Medical restrictions

  • Shoulder impingement
  • Lower back injuries
  • Rotator cuff injuries

Description

The Seated Rear Lateral Raise with Dumbbell is a highly effective isolation exercise designed to strengthen and sculpt the rear deltoids. Executed from a seated position with a forward lean, this movement allows for targeted activation of the posterior shoulder muscles, which are often underdeveloped compared to the front and side delts. By eliminating momentum and focusing on strict form, the exercise enhances muscle engagement and helps improve posture, shoulder symmetry, and upper back definition. It is particularly beneficial for individuals looking to correct muscle imbalances or improve shoulder stability for athletic performance. Commonly used in bodybuilding, fitness, and strength training programs, the Seated Rear Lateral Raise with Dumbbell is ideal for both hypertrophy and muscular endurance goals. Its straightforward setup and reliance on minimal equipment—just a pair of dumbbells—make it accessible for home and gym workouts alike. This exercise plays a crucial role in developing a well-rounded shoulder appearance while supporting overall shoulder joint health.

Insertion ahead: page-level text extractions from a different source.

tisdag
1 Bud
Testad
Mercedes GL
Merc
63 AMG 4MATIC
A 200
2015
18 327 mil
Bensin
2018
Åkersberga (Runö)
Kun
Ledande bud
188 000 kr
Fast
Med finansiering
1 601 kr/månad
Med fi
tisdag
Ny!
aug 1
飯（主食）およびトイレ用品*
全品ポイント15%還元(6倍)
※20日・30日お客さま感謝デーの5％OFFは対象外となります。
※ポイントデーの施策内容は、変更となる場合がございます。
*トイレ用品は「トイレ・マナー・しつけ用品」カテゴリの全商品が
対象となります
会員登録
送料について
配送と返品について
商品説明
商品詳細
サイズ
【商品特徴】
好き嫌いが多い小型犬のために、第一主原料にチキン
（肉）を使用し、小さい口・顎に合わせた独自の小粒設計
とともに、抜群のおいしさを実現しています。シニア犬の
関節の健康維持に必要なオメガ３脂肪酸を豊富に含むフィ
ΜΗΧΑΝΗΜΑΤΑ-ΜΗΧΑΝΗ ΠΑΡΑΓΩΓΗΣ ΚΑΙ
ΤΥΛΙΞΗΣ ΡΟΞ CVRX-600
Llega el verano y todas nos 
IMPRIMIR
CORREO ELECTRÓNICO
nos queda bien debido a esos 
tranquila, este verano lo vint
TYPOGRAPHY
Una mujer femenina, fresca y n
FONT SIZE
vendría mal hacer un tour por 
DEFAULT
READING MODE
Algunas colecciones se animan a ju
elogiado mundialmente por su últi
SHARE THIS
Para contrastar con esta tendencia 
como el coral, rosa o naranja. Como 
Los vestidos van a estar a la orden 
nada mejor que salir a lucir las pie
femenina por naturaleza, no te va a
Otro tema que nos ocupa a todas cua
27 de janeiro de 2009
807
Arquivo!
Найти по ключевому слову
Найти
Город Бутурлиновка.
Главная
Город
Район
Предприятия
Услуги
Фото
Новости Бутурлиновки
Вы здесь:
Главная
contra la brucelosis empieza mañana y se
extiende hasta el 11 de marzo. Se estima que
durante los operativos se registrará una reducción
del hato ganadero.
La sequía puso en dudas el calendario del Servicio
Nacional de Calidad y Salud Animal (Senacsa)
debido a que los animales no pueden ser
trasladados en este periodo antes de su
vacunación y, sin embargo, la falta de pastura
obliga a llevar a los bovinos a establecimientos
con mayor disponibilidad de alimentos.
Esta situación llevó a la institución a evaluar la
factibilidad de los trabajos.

How do I perform a seated rear lateral raise with proper form?

To perform a seated rear lateral raise correctly, sit on a bench with dumbbells in hand, bend forward at the hips, and raise the weights out to the sides until your arms are parallel to the ground, keeping your core engaged and avoiding momentum.

What muscles do seated rear lateral raises target?

Seated rear lateral raises primarily target the rear deltoids, with secondary engagement of the rhomboids and traps, helping to improve shoulder balance and posture.

Is the seated rear lateral raise better than the standing version?

The seated rear lateral raise reduces the use of momentum, offering better isolation of the rear deltoids compared to the standing version, making it a preferred choice for focused muscle development.

Can beginners do seated rear lateral raises?

Yes, beginners can perform seated rear lateral raises using light dumbbells and focusing on proper form to safely build rear deltoid strength and control.

How many reps should I do for seated rear lateral raises?

For muscle growth, perform 10–15 reps per set with controlled motion; for endurance or rehabilitation, use lighter weights and higher reps around 15–20.